If FIFA president Sepp Blatter and his crooked cronies wanted to avoid being targeted by the Americans, they should have acquired a banking licence. Once you’re a big bank, you’re allowed to get away with pretty much anything and negotiate a wrist-slap fine if you get caught. Even if you admit to criminal conduct, the US Securities and  Exchange Commission will then automatically issue you a waiver that allows you to go on being a bank … over and over again, no matter how often you’re caught. Even an SEC commissioner dissented from the commission’s decision to issue such waivers after the most recent round of wrist-slaps. Commissioner Kara M. Stein ended her dissent with this:

“There are compelling reasons to reject these requests to waive the automatic disqualifications required by statute or rule. Chief among them, however, is the recidivism of these institutions. For example, in the face of the FX criminal action, a majority of the Commission has determined to grant Citigroup yet another WKSI waiver, its fourth since 2006. It is worth noting that Citigroup was automatically disqualified from WKSI [well-known seasoned issuer, a key requirement for big banks] status between 2010 and 2013 for unrelated misconduct, meaning that it has effectively now triggered WKSI disqualifications five times in roughly nine years. Further, through this latest round of Orders, the Commission has granted:

  • Barclays its third WKSI waiver since 2007;
  • UBS its seventh WKSI waiver since 2008;
  • JPMC its sixth WKSI waiver since 2008; and
  • RBSG its third WKSI waiver since 2013.
  • The Commission has thus granted at least 23 WKSI waivers to these five institutions in the past nine years. The number climbs higher if you include Bad Actor and other waivers.
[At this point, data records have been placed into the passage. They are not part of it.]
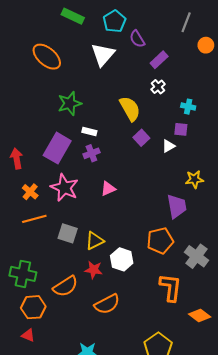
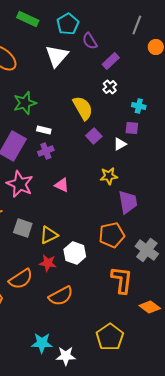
yellow star: (194, 179) -> (109, 176), moved
pink triangle: (108, 189) -> (62, 185), turned 49

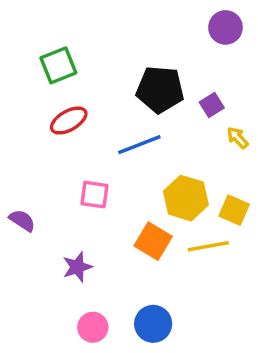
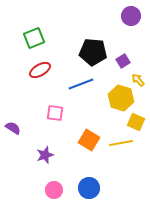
yellow hexagon: (186, 198) -> (121, 98), moved

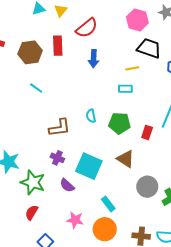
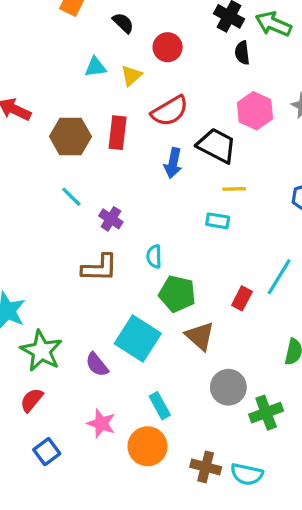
black trapezoid: (149, 48) -> (217, 146), moved
green pentagon: (119, 123) -> (177, 294), moved
purple cross: (57, 158) -> (111, 219), moved

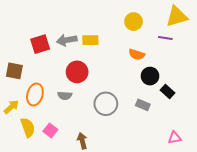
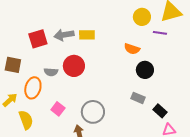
yellow circle: (134, 22) -> (142, 17), moved
black rectangle: (167, 91) -> (160, 111), moved
gray semicircle: (65, 96) -> (51, 72), moved
gray circle: (106, 104) -> (93, 112), moved
pink square: (50, 130) -> (58, 109), moved

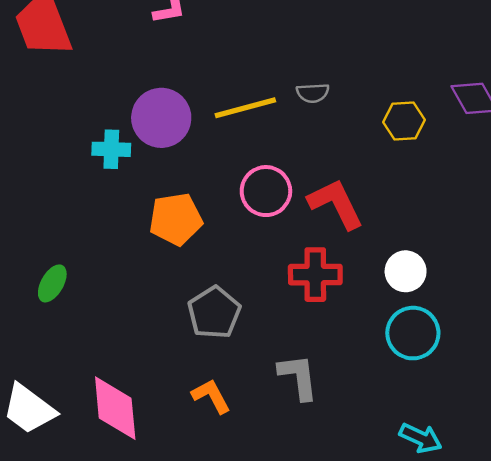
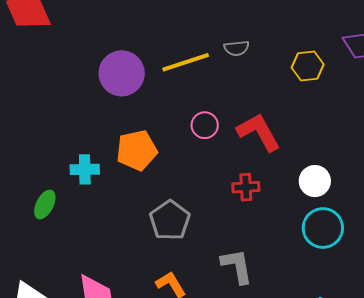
cyan cross: (111, 149) -> (85, 169), moved
pink circle: (266, 191) -> (205, 125), size x0.7
red cross: (315, 275) -> (246, 187), size x0.7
Now, Stein’s dissent was in relation to exchange rate manipulation. That comes after the Department of Justice’s actions against UBS, Barclays, and RBSG for another matter — their collusive manipulation of the London Interbank Offered Rate (LIBOR), a benchmark used in financial products and transactions around the world. The manipulation of LIBOR was flagrant and “impact[ed] financial products the world over, and erode[d] the integrity of the financial markets”. As part of the settlements in the LIBOR matters, UBS, Barclays, and RBSG each entered into (yet more) agreements with the Department of Justice in which they undertook not to commit additional crimes during the term of the agreements.

The US waivers have allowed these banks to remain in business, not only in the US, but around the world, including here in Australia, running investments for Australian individuals and super funds, governments and companies, managing money and arranging loans. And yet they are all criminals and recidivists under US law.

There’s a further domestic US hypocrisy involved here. In California, for example, ordinary folk face a three-strikes-and-automatic-jail criminal system, which actively discriminates against poor African-Americans, but also poor whites (although the latter have a much lower chance of being arbitrarily shot by police). But not bankers, whose theft has an additional six or nine zeroes on the end.

The scale of the criminal conduct by these banks runs to hundreds of billions, dwarfing the corruption of FIFA. And, frankly, it doesn’t matter a great deal if soccer is corrupt. But it matters a very great deal that the institutions at the heart of the global financial system are systematically, constantly, criminal in their conduct. Until we see big bank executives being arrested overseas at the behest of the Americans, their pious words about fighting corruption are crass hypocrisy.